The researchers compared the situation of 11 million vaccinated people over the age of 50 with 11 million other unvaccinated people of the same age group between December 27, 2020 (date of the start of vaccinations in France) and July 20. .
Two weeks after the injection of the second dose, the scientists observed “a reduction in the risk of hospitalization of more than 90%”.
The authors of the report also analyzed the efficacy of vaccines against the delta variant, which emerged in India and is currently dominant in the world.
To do this, they used data from a single month, between June 20 and July 20.
According to this information, they observed an efficacy of 84% in those over 75 years old and 92% in those 50-74 years old.
However, “this period is too short to assess the real impact of vaccination on this variant,” Zureik acknowledged.
“The study will continue to include data for August and September,” he added.
This verification of the effectiveness of the vaccines is done as well with the injections with Pfizer / BioNtech, Moderna and AstraZeneca.
Janssen’s immune substance is the fourth approved in France, but it was injected into so few people that it was not included in the study.

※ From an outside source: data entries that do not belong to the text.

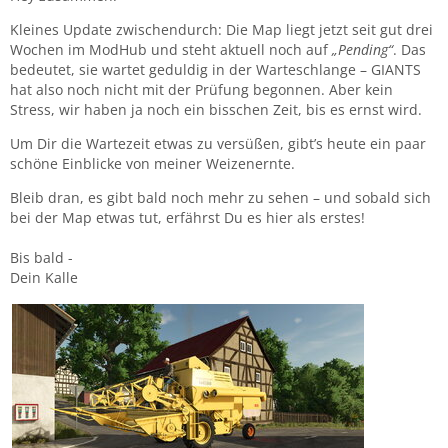
Kleines Update zwischendurch: Die Map liegt jetzt seit gut drei
Wochen im ModHub und steht aktuell noch auf
„Pending“
. Das
bedeutet, sie wartet geduldig in der Warteschlange – GIANTS
hat also noch nicht mit der Prüfung begonnen. Aber kein
Stress, wir haben ja noch ein bisschen Zeit, bis es ernst wird.
Um Dir die Wartezeit etwas zu versüßen, gibt’s heute ein paar
schöne Einblicke von meiner Weizenernte.
Bleib dran, es gibt bald noch mehr zu sehen – und sobald sich
bei der Map etwas tut, erfährst Du es hier als erstes!
Bis bald -
Dein Kalle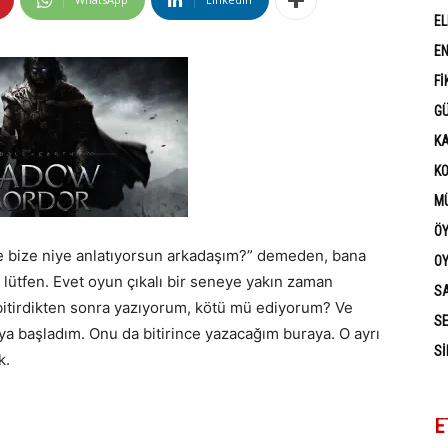
EL
EN
FI
G
K
K
MÜ
Ö
te bize niye anlatıyorsun arkadaşım?” demeden, bana
OY
 lütfen. Evet oyun çıkalı bir seneye yakın zaman
SA
 bitirdikten sonra yazıyorum, kötü mü ediyorum? Ve
SE
ya başladım. Onu da bitirince yazacağım buraya. O ayrı
SI
k.
E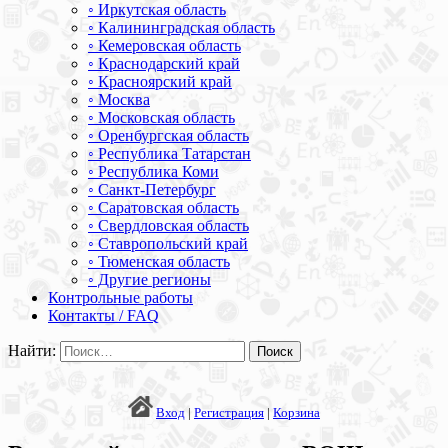
◦ Иркутская область
◦ Калининградская область
◦ Кемеровская область
◦ Краснодарский край
◦ Красноярский край
◦ Москва
◦ Московская область
◦ Оренбургская область
◦ Республика Татарстан
◦ Республика Коми
◦ Санкт-Петербург
◦ Саратовская область
◦ Свердловская область
◦ Ставропольский край
◦ Тюменская область
◦ Другие регионы
Контрольные работы
Контакты / FAQ
Найти:
Вход
|
Регистрация
|
Корзина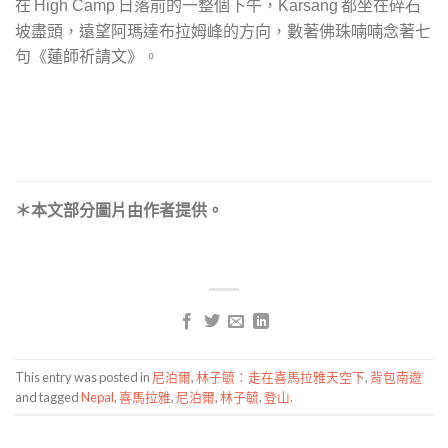
在
日落前的一整個下午，
都坐在碎石
High Camp
Karsang
坡盡頭，遠望阿瑪達布拉姆峰的方向，數著佛珠喃喃念著七
句《蓮師祈請文》。
＊本文部分圖片由作者提供。
This entry was posted in
尼泊爾
,
林子毓：走在喜馬拉雅天空下
,
背包南遊
and tagged
Nepal
,
喜馬拉雅
,
尼泊爾
,
林子毓
,
登山
.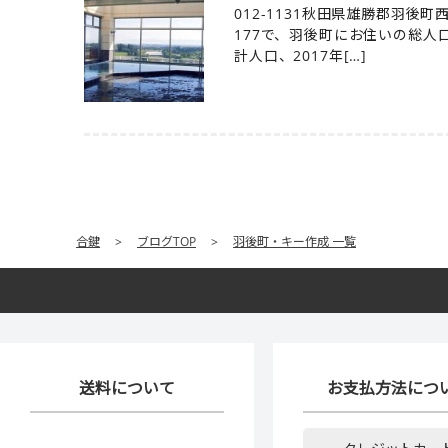
012-1131秋田県雄勝郡羽後
177で、羽後町にお住いの総人口1
計人口、2017年[…]
合鍵
>
ブログTOP
>
羽後町・キー作成 一覧
送料について
お支払方法につ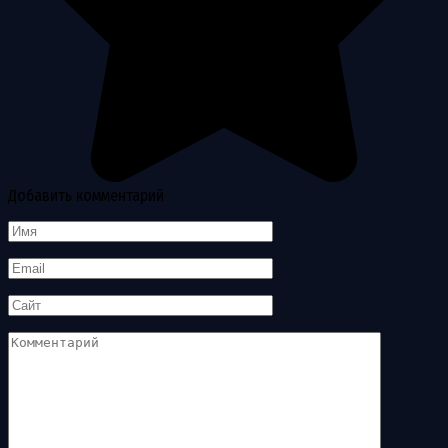
Добавить комментарий
Имя
*
Email
*
Сайт
Комментарий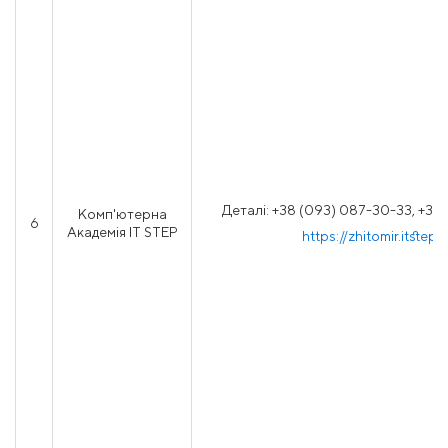
Деталі: +38 (093) 087-30-33, +38 
Комп'ютерна
6
Академія IT STEP
https://zhitomir.itstep.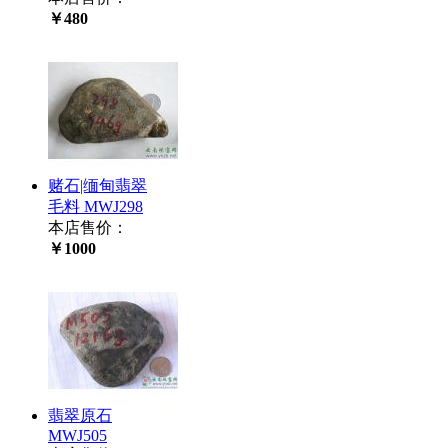
￥480
赌石|缅甸翡翠
毛料 MWJ298
本店售价：
￥1000
翡翠原石
MWJ505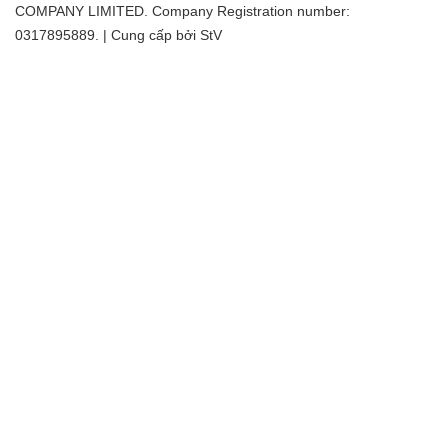
COMPANY LIMITED. Company Registration number:
0317895889. | Cung cấp bởi
StV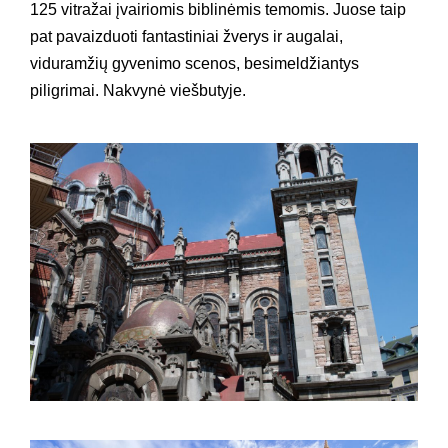
125 vitražai įvairiomis biblinėmis temomis. Juose taip
pat pavaizduoti fantastiniai žverys ir augalai,
viduramžių gyvenimo scenos, besimeldžiantys
piligrimai. Nakvynė viešbutyje.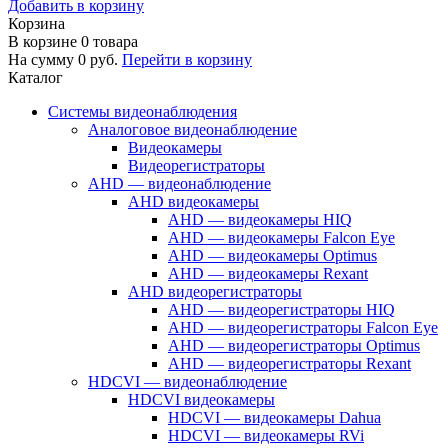
Добавить в корзину
Корзина
В корзине
0
товара
На сумму
0
руб.
Перейти в корзину
Каталог
Системы видеонаблюдения
Аналоговое видеонаблюдение
Видеокамеры
Видеорегистраторы
AHD — видеонаблюдение
AHD видеокамеры
AHD — видеокамеры HIQ
AHD — видеокамеры Falcon Eye
AHD — видеокамеры Optimus
AHD — видеокамеры Rexant
AHD видеорегистраторы
AHD — видеорегистраторы HIQ
AHD — видеорегистраторы Falcon Eye
AHD — видеорегистраторы Optimus
AHD — видеорегистраторы Rexant
HDCVI — видеонаблюдение
HDCVI видеокамеры
HDCVI — видеокамеры Dahua
HDCVI — видеокамеры RVi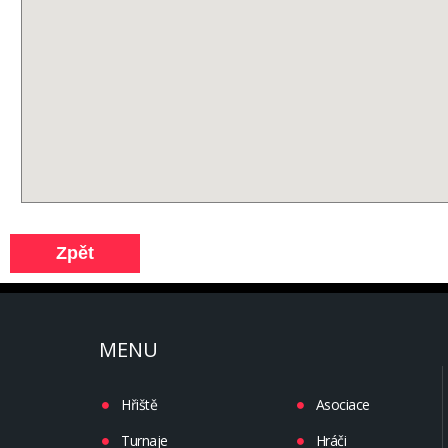
MENU
Hřiště
Asociace
Turnaje
Hráči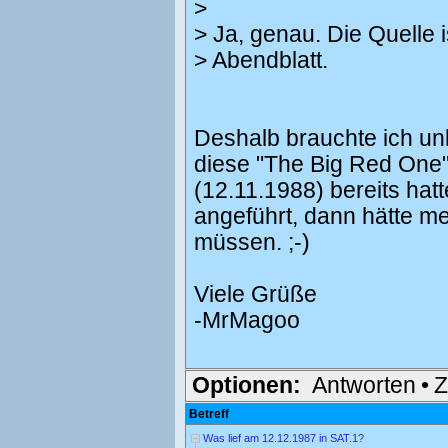
>
> Ja, genau. Die Quelle
> Abendblatt.
Deshalb brauchte ich unb
diese "The Big Red One
(12.11.1988) bereits hat
angeführt, dann hätte 
müssen. ;-)
Viele Grüße
-MrMagoo
Optionen:
Antworten
•
Z
Betreff
Was lief am 12.12.1987 in SAT.1?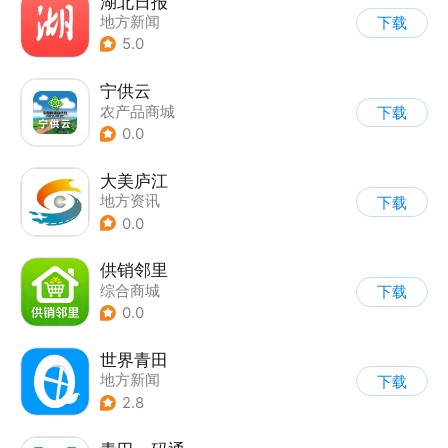
湖北日报
地方新闻
下载
5.0
宁供云
农产品商城
下载
0.0
大美庐江
地方资讯
下载
0.0
供销邻里
综合商城
下载
0.0
世界青田
地方新闻
下载
2.8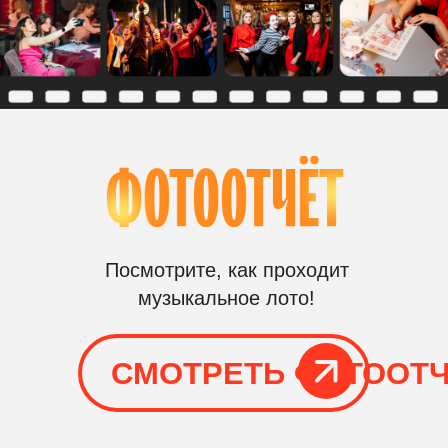
точно слышал!
Длительность
Количество
игрового процесса
раундов
ОТ 1
1-3
ЧАСА
РАУНДА
КЛАССИЧЕСКОЕ
«МУЗЫКАЛЬНОЕ ЛОТО
(ВЕДУЩИЙ + ПРОГРАММА + РЕКВ
ОРГАНИЗАЦИЯ
На площадке присутствует
организатор, соответственно,
вам не нужно беспокоится о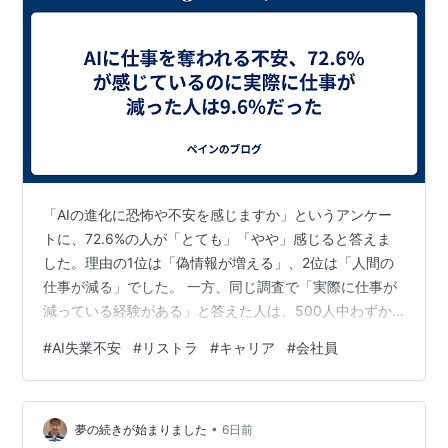
「AIの進化に恐怖や不安を感じますか」というアンケー
トに、72.6%の人が「とても」「やや」感じると答えま
した。理由の1位は「偽情報が増える」、2位は「人間の
仕事が減る」でした。 一方、同じ調査で「実際に仕事が
減っている経験がある」と答えた人は、500人中わずか
9.6%。「具体的な体験はない」という回答が35.0%で最
#
AI失業不安
#
リストラ
#
キャリア
#
会社員
多でした。 つまり、AIに仕事を奪われることを不安に思
っている人の数と、実際に不利益を経験した人の数の間
には、大きな差があります。この差を知らないまま漠然
•
とした不安を抱え続けるのは、しんどいことです。 あな
夢の続きが始まりました
6日前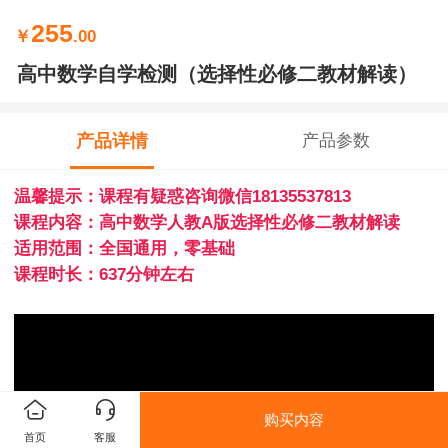
255
￥
.00
高中数学自学检测（选择性必修二教材解读）
产品详情
产品参数
温馨提示：课程有疑惑咨询微信18135537813
课程内容：高中数学人教A版选择性必修二教材解读
适用范围：全国通用，零基础
课程时长：637分钟左右
购买内容
首页
客服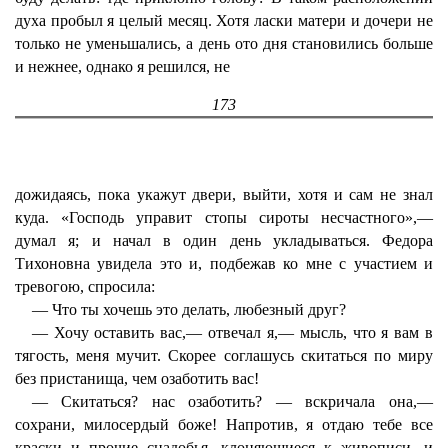
духа пробыл я целый месяц. Хотя ласки матери и дочери не
только не уменьшались, а день ото дня становились больше
и нежнее, однако я решился, не
173
дожидаясь, пока укажут двери, выйти, хотя и сам не знал
куда. «Господь управит стопы сироты несчастного»,—
думал я; и начал в один день укладываться. Федора
Тихоновна увидела это и, подбежав ко мне с участием и
тревогою, спросила:
— Что ты хочешь это делать, любезный друг?
— Хочу оставить вас,— отвечал я,— мысль, что я вам в
тягость, меня мучит. Скорее соглашусь скитаться по миру
без пристанища, чем озаботить вас!
— Скитаться? нас озаботить? — вскричала она,—
сохрани, милосердый боже! Напротив, я отдаю тебе все
краски и прочие снадобья, клоняющиеся к живописи, и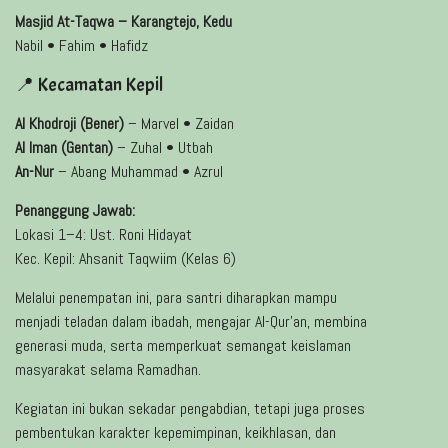
Masjid At-Taqwa – Karangtejo, Kedu
Nabil • Fahim • Hafidz
📍 Kecamatan Kepil
Al Khodroji (Bener)
– Marvel • Zaidan
Al Iman (Gentan)
– Zuhal • Utbah
An-Nur
– Abang Muhammad • Azrul
Penanggung Jawab:
Lokasi 1–4: Ust. Roni Hidayat
Kec. Kepil: Ahsanit Taqwiim (Kelas 6)
Melalui penempatan ini, para santri diharapkan mampu
menjadi teladan dalam ibadah, mengajar Al-Qur’an, membina
generasi muda, serta memperkuat semangat keislaman
masyarakat selama Ramadhan.
Kegiatan ini bukan sekadar pengabdian, tetapi juga proses
pembentukan karakter kepemimpinan, keikhlasan, dan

“This decrease is at the same level as the risk of dying during a COVID-19 hospitalization,” said Epi-Phare.
Moreover, the efficacy on severe forms of the disease “does not seem to decrease over the period studied, of five months”.
The study is divided into two parts: one on people over 75 (7.2 million cases analyzed) and another on 50-74 years (15.4 million cases).
The vaccination campaign in France began on December 27 for the first age group and between February 19 and May 10 for the second.
The study looked at these two age groups through July 20, with similar efficacy results.
To compare hospitalization data, they matched a vaccinated person with an unvaccinated person of the same age, gender, and region.
The report only looked at the risk of developing severe forms of the coronavirus and was not interested in the possibility of becoming infected and transmitting the virus.
Other studies had already shown that the delta variant reduced the effectiveness of vaccines against the risk of contracting COVID-19.
However, avoiding severe forms is “the primary goal of public health,” Zureik said.
“An epidemic without severe forms is no longer an epidemic,” he said.